Common mistakes to avoid
- Calling a study mixed methods with no integration. Two separate chapters that never meet is parallel reporting, not mixed methods.
- No explicit rationale. Failing to name why you mixed (triangulation, development and so on) reads as method-collecting.
- Mismatched sampling logic. Judging a qualitative sample by statistical representativeness, or vice versa.
- Imbalanced rigour. A strong survey bolted onto three thin interviews — or the reverse — weakens the whole.
- Deciding integration too late. Plan the point of integration before collecting data, not after.
- Ignoring divergence. When strands disagree, that tension is a finding — not an error to bury.

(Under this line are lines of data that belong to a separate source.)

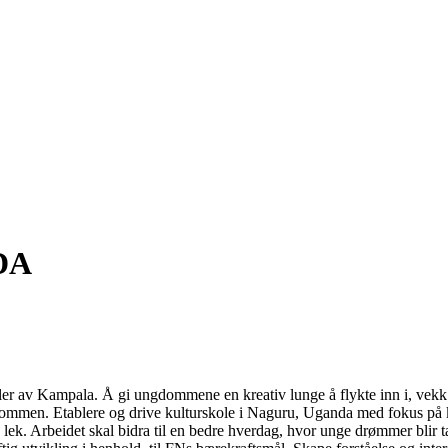
DA
eler av Kampala. Å gi ungdommene en kreativ lunge å flykte inn i, vekk 
dommen. Etablere og drive kulturskole i Naguru, Uganda med fokus på k
g lek. Arbeidet skal bidra til en bedre hverdag, hvor unge drømmer blir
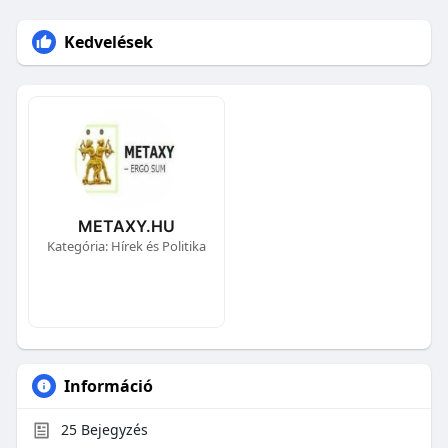
Kedvelések
METAXY.HU
Kategória: Hírek és Politika
Információ
25
Bejegyzés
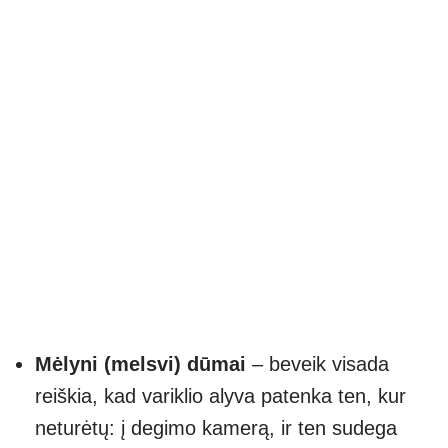
Mėlyni (melsvi) dūmai
– beveik visada
reiškia, kad variklio alyva patenka ten, kur
neturėtų: į degimo kamerą, ir ten sudega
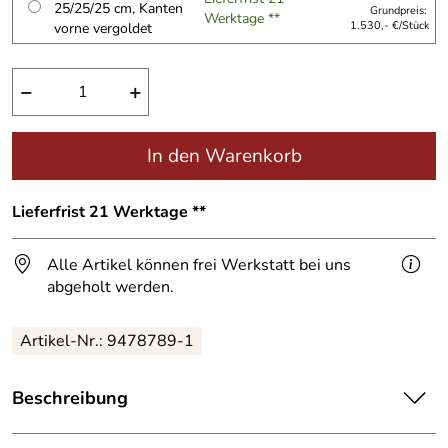
25/25/25 cm, Kanten
Grundpreis:
Werktage **
vorne vergoldet
1.530,- €/Stück
−
+
In den Warenkorb
Lieferfrist 21 Werktage **
Alle Artikel können frei Werkstatt bei uns
abgeholt werden.
Artikel-Nr.:
9478789-1
Beschreibung
Stahlregale, "Secreto"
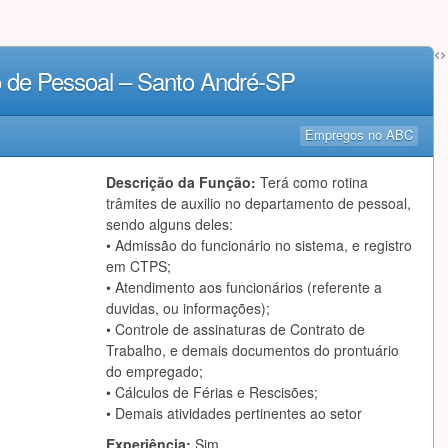
<>
vo de Pessoal – Santo André-SP
Empregos no ABC
Descrição da Função:
Terá como rotina
trâmites de auxilio no departamento de pessoal,
sendo alguns deles:
• Admissão do funcionário no sistema, e registro
em CTPS;
• Atendimento aos funcionários (referente a
duvidas, ou informações);
• Controle de assinaturas de Contrato de
Trabalho, e demais documentos do prontuário
do empregado;
• Cálculos de Férias e Rescisões;
• Demais atividades pertinentes ao setor
Experiência:
Sim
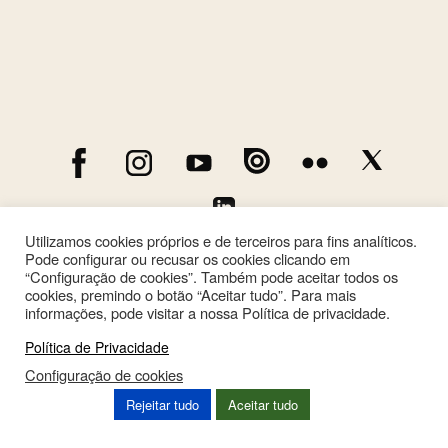
Utilizamos cookies próprios e de terceiros para fins analíticos.
Pode configurar ou recusar os cookies clicando em
“Configuração de cookies”. Também pode aceitar todos os
cookies, premindo o botão “Aceitar tudo”. Para mais
informações, pode visitar a nossa Política de privacidade.
Política de Privacidade
Configuração de cookies
This site is registered on
wpml.org
as a development site. Switch to a production
Rejeitar tudo
Aceitar tudo
site key to
remove this banner
.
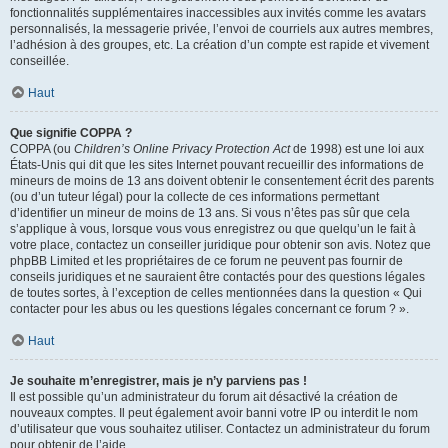
fonctionnalités supplémentaires inaccessibles aux invités comme les avatars
personnalisés, la messagerie privée, l’envoi de courriels aux autres membres,
l’adhésion à des groupes, etc. La création d’un compte est rapide et vivement
conseillée.
Haut
Que signifie COPPA ?
COPPA (ou
Children’s Online Privacy Protection Act
de 1998) est une loi aux
États-Unis qui dit que les sites Internet pouvant recueillir des informations de
mineurs de moins de 13 ans doivent obtenir le consentement écrit des parents
(ou d’un tuteur légal) pour la collecte de ces informations permettant
d’identifier un mineur de moins de 13 ans. Si vous n’êtes pas sûr que cela
s’applique à vous, lorsque vous vous enregistrez ou que quelqu’un le fait à
votre place, contactez un conseiller juridique pour obtenir son avis. Notez que
phpBB Limited et les propriétaires de ce forum ne peuvent pas fournir de
conseils juridiques et ne sauraient être contactés pour des questions légales
de toutes sortes, à l’exception de celles mentionnées dans la question « Qui
contacter pour les abus ou les questions légales concernant ce forum ? ».
Haut
Je souhaite m’enregistrer, mais je n’y parviens pas !
Il est possible qu’un administrateur du forum ait désactivé la création de
nouveaux comptes. Il peut également avoir banni votre IP ou interdit le nom
d’utilisateur que vous souhaitez utiliser. Contactez un administrateur du forum
pour obtenir de l’aide.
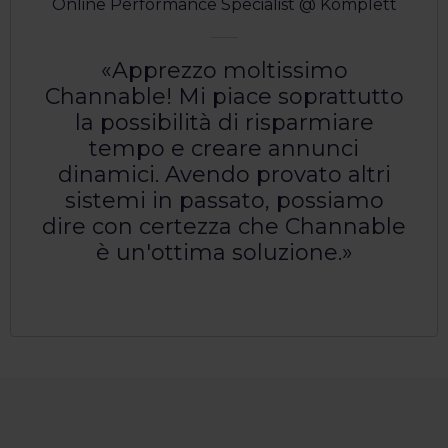
Online Performance Specialist @ Komplett
Apprezzo moltissimo
Channable! Mi piace soprattutto
la possibilità di risparmiare
tempo e creare annunci
dinamici. Avendo provato altri
sistemi in passato, possiamo
dire con certezza che Channable
è un'ottima soluzione.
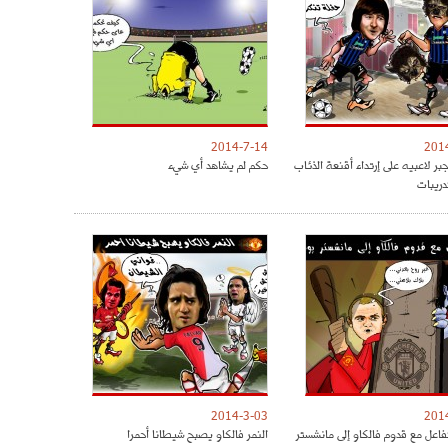
2014-7-14
201
ر لاعبيه على إرتداء أقنعة الذئاب
حكم لم يشاهد أي شيء
دريبات
2014-3-03
201
فاعل مع قدوم فالكاو إلى مانشستر
النمر فالكاو يصبح شيطانا أحمرا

Designing a mixed methods dissertation?
Our expert academics can help you choose the right design, align your sampling and integrate both strands into one coherent methodology chapter.
Conclusion
Mixed methods research is not a way of hedging your bets; it is a deliberate, rigorous strategy for answering questions that have both a measurable and an interpretive dimension. Choose it because your question needs both strands, name your purpose, pick the design and notation that fit, sample each strand on its own terms, and — above all — plan how and where you will integrate. Do that, and you produce findings that are at once generalisable and richly explained: the distinctive payoff that only a well-built mixed methods study can deliver.